*RECORDS*.
○ ○ ○ ○ ○

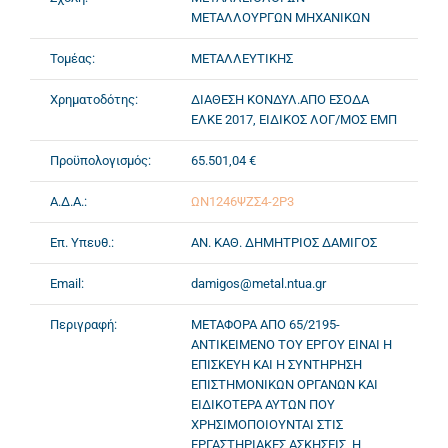
ΜΕΤΑΛΛΟΥΡΓΩΝ ΜΗΧΑΝΙΚΩΝ
Τομέας:
ΜΕΤΑΛΛΕΥΤΙΚΗΣ
Χρηματοδότης:
ΔΙΑΘΕΣΗ ΚΟΝΔΥΛ.ΑΠΟ ΕΣΟΔΑ
ΕΛΚΕ 2017, ΕΙΔΙΚΟΣ ΛΟΓ/ΜΟΣ ΕΜΠ
Προϋπολογισμός:
65.501,04 €
Α.Δ.Α.:
ΩΝ1246ΨΖΣ4-2Ρ3
Επ. Υπευθ.:
ΑΝ. ΚΑΘ. ΔΗΜΗΤΡΙΟΣ ΔΑΜΙΓΟΣ
Email:
damigos@metal.ntua.gr
Περιγραφή:
ΜΕΤΑΦΟΡΑ ΑΠΟ 65/2195-
ΑΝΤΙΚΕΙΜΕΝΟ ΤΟΥ ΕΡΓΟΥ ΕΙΝΑΙ Η
ΕΠΙΣΚΕΥΗ ΚΑΙ Η ΣΥΝΤΗΡΗΣΗ
ΕΠΙΣΤΗΜΟΝΙΚΩΝ ΟΡΓΑΝΩΝ ΚΑΙ
ΕΙΔΙΚΟΤΕΡΑ ΑΥΤΩΝ ΠΟΥ
ΧΡΗΣΙΜΟΠΟΙΟΥΝΤΑΙ ΣΤΙΣ
ΕΡΓΑΣΤΗΡΙΑΚΕΣ ΑΣΚΗΣΕΙΣ, Η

○ ○ ○ ○ ○

*WORK REQUEST*. For each line above, output its wording exactly and leave out any picture.

*OUTPUT BELOW*.
ΜΕΤΑΛΛΟΥΡΓΩΝ ΜΗΧΑΝΙΚΩΝ
Τομέας:
ΜΕΤΑΛΛΕΥΤΙΚΗΣ
Χρηματοδότης:
ΔΙΑΘΕΣΗ ΚΟΝΔΥΛ.ΑΠΟ ΕΣΟΔΑ
ΕΛΚΕ 2017, ΕΙΔΙΚΟΣ ΛΟΓ/ΜΟΣ ΕΜΠ
Προϋπολογισμός:
65.501,04 €
Α.Δ.Α.:
ΩΝ1246ΨΖΣ4-2Ρ3
Επ. Υπευθ.:
ΑΝ. ΚΑΘ. ΔΗΜΗΤΡΙΟΣ ΔΑΜΙΓΟΣ
Email:
damigos@metal.ntua.gr
Περιγραφή:
ΜΕΤΑΦΟΡΑ ΑΠΟ 65/2195-
ΑΝΤΙΚΕΙΜΕΝΟ ΤΟΥ ΕΡΓΟΥ ΕΙΝΑΙ Η
ΕΠΙΣΚΕΥΗ ΚΑΙ Η ΣΥΝΤΗΡΗΣΗ
ΕΠΙΣΤΗΜΟΝΙΚΩΝ ΟΡΓΑΝΩΝ ΚΑΙ
ΕΙΔΙΚΟΤΕΡΑ ΑΥΤΩΝ ΠΟΥ
ΧΡΗΣΙΜΟΠΟΙΟΥΝΤΑΙ ΣΤΙΣ
ΕΡΓΑΣΤΗΡΙΑΚΕΣ ΑΣΚΗΣΕΙΣ, Η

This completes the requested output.